Monday, 11 November 2013

Google Glass

Google Glass is the newest piece of technology from Google that has been in the hands of beta testers (members of the public who applied for the trial) for almost four months.
Google Glass is a wearable computer with an optical head-mounted display that is being developed by Google in the Project Glass research and development project, with a mission of producing a mass-market ubiquitous computer. Google Glass displays information in a smartphone-like hands-free format, that can communicate with the Internet via natural language voice commands.

The new device allows the wearer to record what they are seeing, as well as input commands via speech recognition (just as Apple's Siri does). The new device has been compared to a smart phone that you wear.

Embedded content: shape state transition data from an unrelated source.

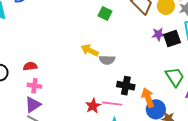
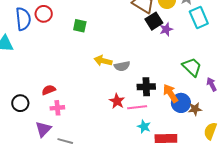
green square: (105, 14) -> (80, 26), moved
black square: (172, 39) -> (154, 21), moved
purple triangle: (33, 105) -> (43, 129), moved
red star: (93, 106) -> (117, 101), moved

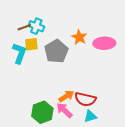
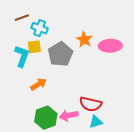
brown line: (24, 27) -> (22, 18), moved
orange arrow: (66, 96) -> (38, 84), moved
pink arrow: (64, 110) -> (69, 115), turned -54

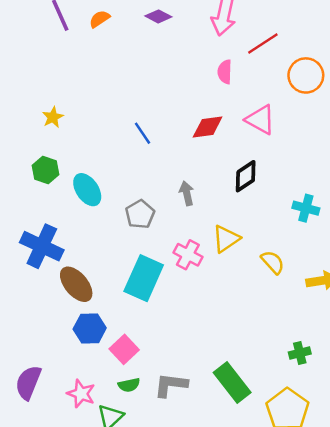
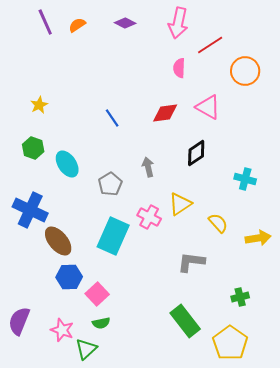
gray L-shape: (171, 385) -> (191, 262), moved

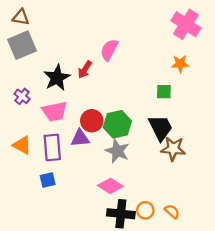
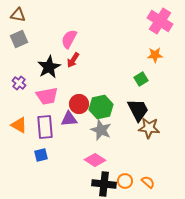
gray square: (22, 45) -> (19, 39), size x0.7
pink semicircle: (109, 50) -> (69, 39), moved
green square: (164, 92) -> (141, 79), turned -32

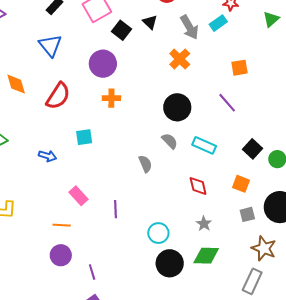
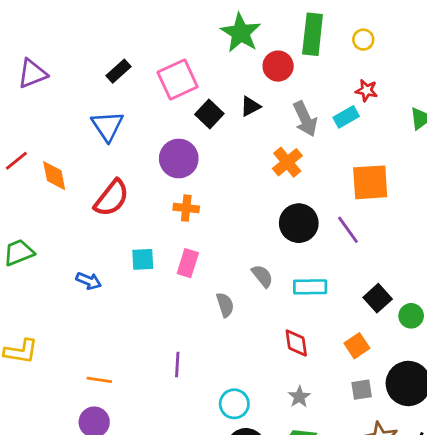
black triangle: (150, 22) -> (250, 106), turned 42
orange square: (240, 68) -> (370, 182), size x1.6
black circle: (177, 107) -> (299, 223), moved
cyan rectangle: (204, 145) -> (310, 287), turned -30
orange square: (241, 184) -> (357, 346), turned 30
pink rectangle: (78, 196) -> (188, 263), moved, turned 54

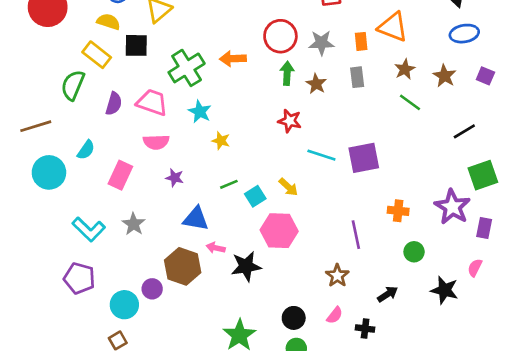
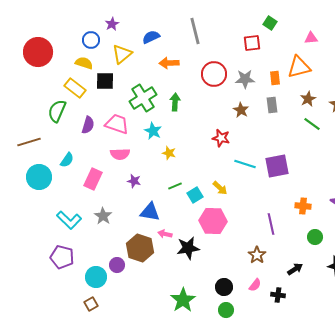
orange triangle: (393, 27) -> (299, 67), turned -35
orange arrow: (233, 59) -> (169, 63), moved
green arrow: (287, 73) -> (175, 102), moved

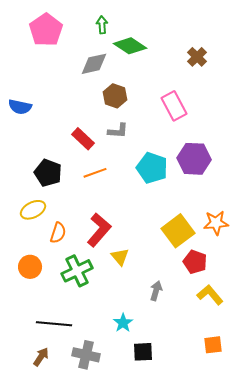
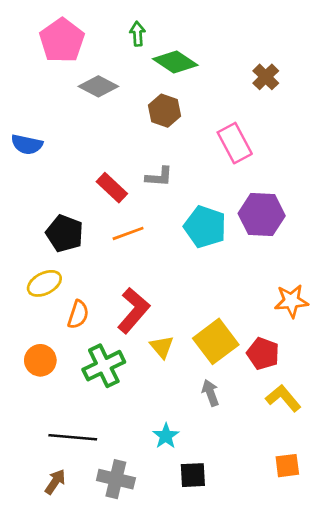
gray diamond: (94, 64) -> (98, 86), moved, turned 40
brown hexagon: (115, 96) -> (164, 111), moved
yellow square: (178, 231) -> (216, 341), moved
gray arrow: (156, 291) -> (210, 393), turned -36

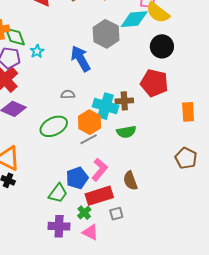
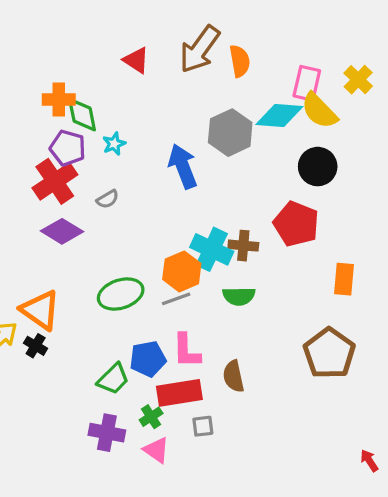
gray semicircle: (68, 94) -> (108, 199), moved, turned 144
green ellipse: (54, 126) -> (121, 294), moved
brown pentagon: (186, 158) -> (329, 353), size x1.4
pink L-shape: (100, 170) -> (186, 351), turned 130

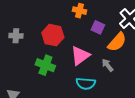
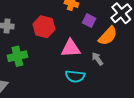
pink triangle: (80, 56) -> (71, 48), turned 30
green cross: (45, 65) -> (17, 56), moved, turned -36

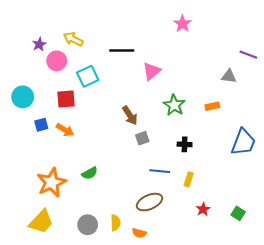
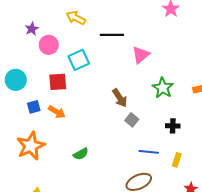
yellow arrow: (73, 39) -> (76, 18), moved
gray square: (142, 138) -> (132, 120), turned -32
orange star: (52, 182) -> (31, 146), moved

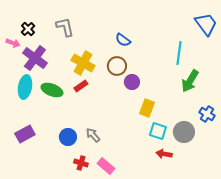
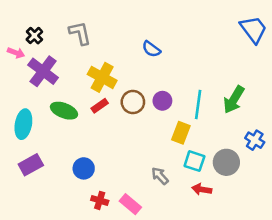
cyan line: (179, 53) -> (198, 104), moved
brown circle: (117, 66) -> (133, 102), moved
cyan ellipse: (25, 87) -> (23, 124), moved
gray arrow: (93, 135) -> (160, 176), moved

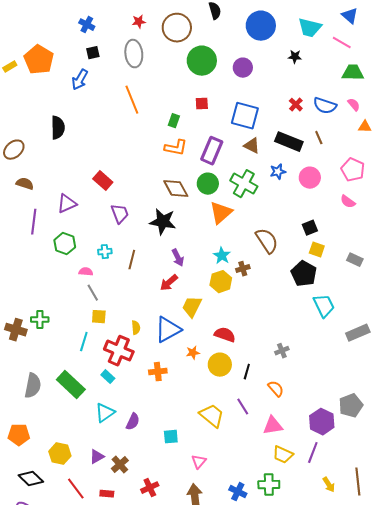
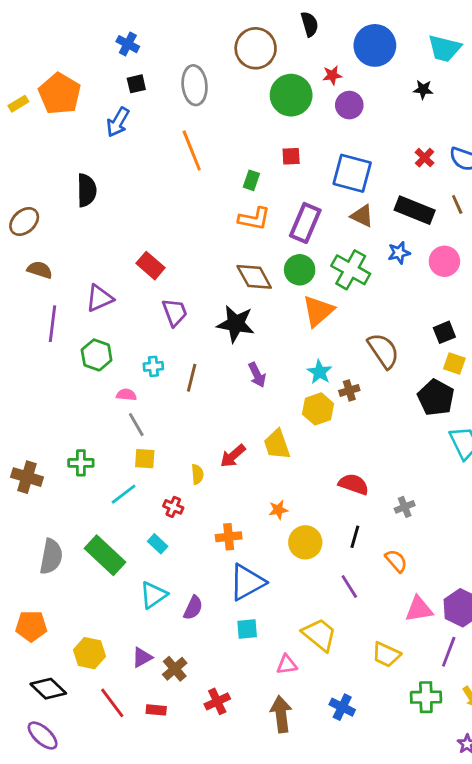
red star: (139, 22) -> (332, 75), moved
red arrow: (169, 283) -> (233, 456), moved
yellow trapezoid: (192, 307) -> (277, 444), turned -45
green cross: (40, 320) -> (81, 463), moved
blue triangle: (168, 330) -> (247, 582), moved
red semicircle: (225, 335) -> (354, 484), moved
cyan line: (84, 342) -> (124, 494), turned 36
red cross: (119, 351) -> (173, 507), size x0.5
yellow circle: (220, 365) -> (305, 542), moved
yellow trapezoid: (212, 416) -> (319, 635), moved
pink triangle: (273, 426) -> (419, 609), moved
yellow trapezoid: (283, 455) -> (386, 655), moved
pink triangle: (199, 462) -> (287, 665), turned 42
green cross: (269, 485) -> (426, 697), moved

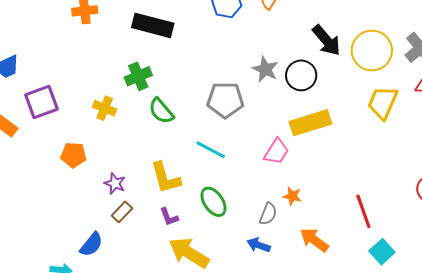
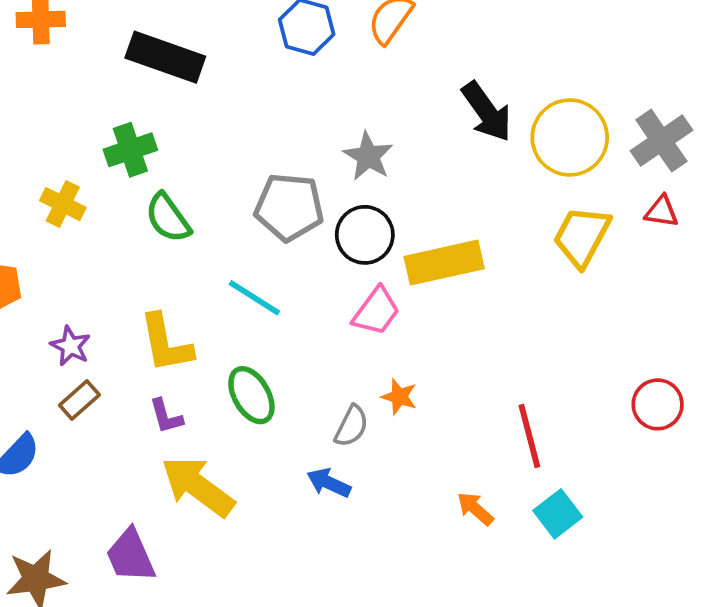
black circle: (301, 75) -> (365, 235), moved
orange arrow: (314, 240) -> (475, 509), moved, size x0.7

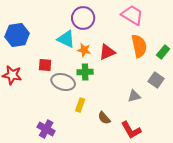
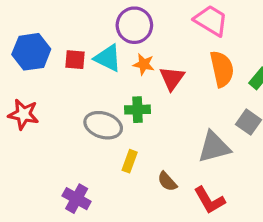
orange star: (84, 50) -> (144, 64), moved
red triangle: (107, 52) -> (172, 78), turned -30
red square: (45, 65) -> (75, 60), moved
gray triangle: (134, 96) -> (214, 147), size x1.6

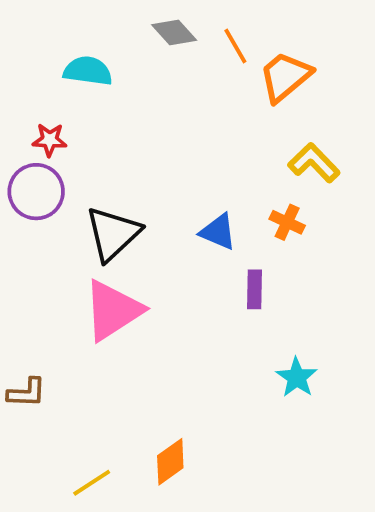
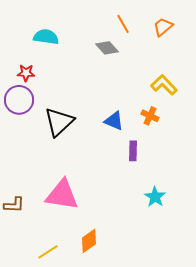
gray diamond: (174, 33) -> (107, 48), moved
orange trapezoid: (285, 77) -> (163, 27), moved, size x0.7
pink triangle: (113, 310) -> (62, 195), moved, turned 42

This new revolution in smart phone technology is particularly convenient to society through the way that you can easily record videos, which would be very handy if you were a student in a lecture, or a businessman in a meeting: it means that you no longer have to strain your hands writing endless pages of notes.
The impracticality of a hands-free kit when driving or doing any other kind of activity that requires use of both your hands has been abolished through the innovative design and user interface, which is entirely speech recognition.

There are downfalls to this design, however, as the lack of buttons means that if there is an issue with the speech software, you're in a spot of bother. As well as this, the placement of the screen being so close to the eye could cause damage to the eye if exposed to the device for a lengthy period of time. It could also cause danger as the screen may obscure proper vision.